“Nothing in life is to be feared, it is only to be understood. Now is the time to understand more, so that we may fear less.” (Marie Curie)

Artificial intelligence in medicine comes with enormous promise but also potential pitfalls. Liu Y et al. [1] highlight the need for a cautious and critical approach to evaluate machine learning tools, as with any diagnostic tool, that must be supported by clinical judgment: “…clinical gestalt plays a crucial role in evaluating whether the results are believable. Results that substantially exceed what even such a hypothetical expert is capable of should be scrutinized and validated carefully.”

The transition from the physician’s handwritten notes to electronic health records and a plethora of digital data ushered in the era of Big Data in medicine.

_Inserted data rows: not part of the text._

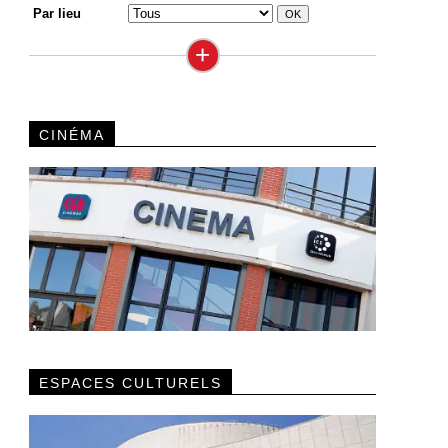
Par lieu
+
CINÉMA
ESPACES CULTURELS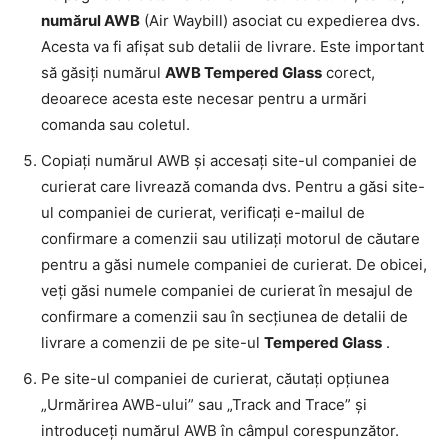
numărul AWB
(Air Waybill) asociat cu expedierea dvs.
Acesta va fi afișat sub detalii de livrare. Este important
să găsiți numărul
AWB Tempered Glass
corect,
deoarece acesta este necesar pentru a urmări
comanda sau coletul.
Copiați numărul AWB și accesați site-ul companiei de
curierat care livrează comanda dvs. Pentru a găsi site-
ul companiei de curierat, verificați e-mailul de
confirmare a comenzii sau utilizați motorul de căutare
pentru a găsi numele companiei de curierat. De obicei,
veți găsi numele companiei de curierat în mesajul de
confirmare a comenzii sau în secțiunea de detalii de
livrare a comenzii de pe site-ul
Tempered Glass
.
Pe site-ul companiei de curierat, căutați opțiunea
„Urmărirea AWB-ului” sau „Track and Trace” și
introduceți numărul AWB în câmpul corespunzător.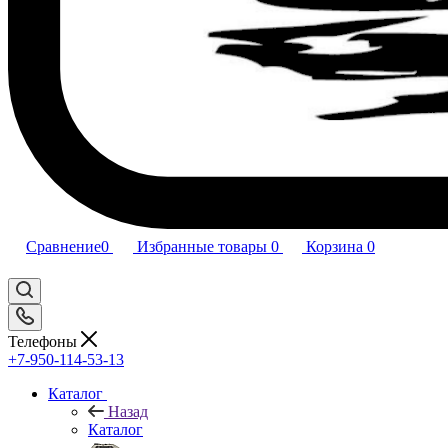
Сравнение
0
Избранные товары
0
Корзина
0
Телефоны
+7-950-114-53-13
Каталог
Назад
Каталог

Classical hypothesis-driven research is giving way to data-driven research, with opportunities to pursue novel questions and directions raised from the data itself. The statistical approaches currently used to explore this expanding data universe are often drawn from the field of artificial intelligence. The principle of AI is to mimic the thinking and decision-making capabilities of humans using a variety of algorithmic tools.

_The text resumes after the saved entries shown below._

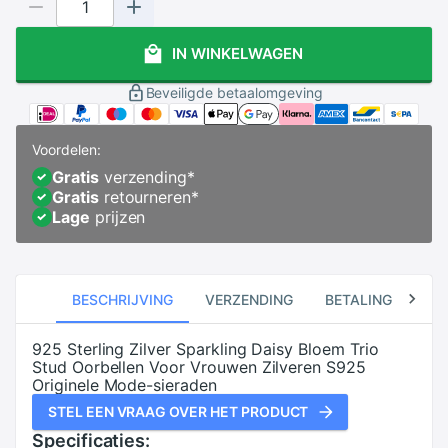
IN WINKELWAGEN
Beveiligde betaalomgeving
Voordelen:
Gratis
verzending
*
Gratis
retourneren
*
Lage
prijzen
BESCHRIJVING
VERZENDING
BETALING
RE
925 Sterling Zilver Sparkling Daisy Bloem Trio
Stud Oorbellen Voor Vrouwen Zilveren S925
Originele Mode-sieraden
STEL EEN VRAAG OVER HET PRODUCT
Specificaties: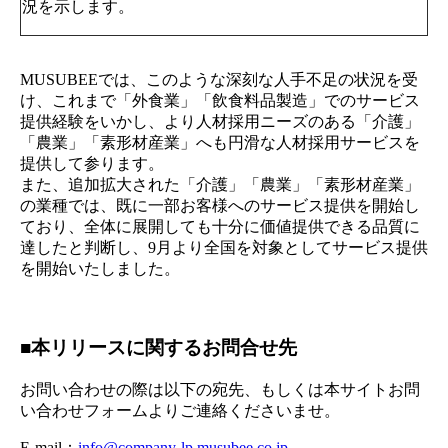
況を示します。
MUSUBEEでは、このような深刻な人手不足の状況を受
け、これまで「外食業」「飲食料品製造」でのサービス
提供経験をいかし、より人材採用ニーズのある「介護」
「農業」「素形材産業」へも円滑な人材採用サービスを
提供して参ります。
また、追加拡大された「介護」「農業」「素形材産業」
の業種では、既に一部お客様へのサービス提供を開始し
ており、全体に展開しても十分に価値提供できる品質に
達したと判断し、9月より全国を対象としてサービス提供
を開始いたしました。
■
本リリースに関するお問合せ先
お問い合わせの際は以下の宛先、もしくは本サイトお問
い合わせフォームよりご連絡くださいませ。
E-mail：
info@company-lp.musubee.co.jp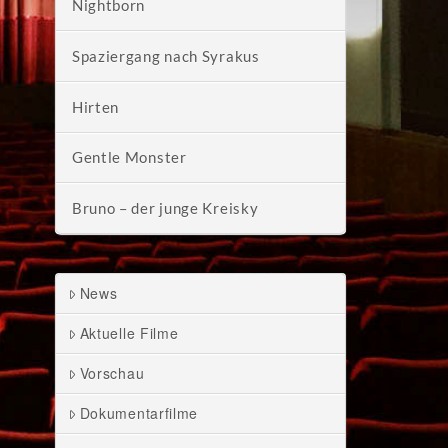
Nightborn
Spaziergang nach Syrakus
Hirten
Gentle Monster
Bruno – der junge Kreisky
News
Aktuelle Filme
Vorschau
Dokumentarfilme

Clinical decision-making, as much as art as science, is the final outcome of a complex process that rest on scientific knowledge and clinical experience gained through years of training and practice. Evidence-based medicine (EBM) and clinical trials represent the pinnacle of scientific decision-making. The ability to exploit Big Data with AI offers the potential to greatly accelerate the experience-based component of the decision-making process. This interplay of EBM and AI can ultimately enhance the physician’s performance.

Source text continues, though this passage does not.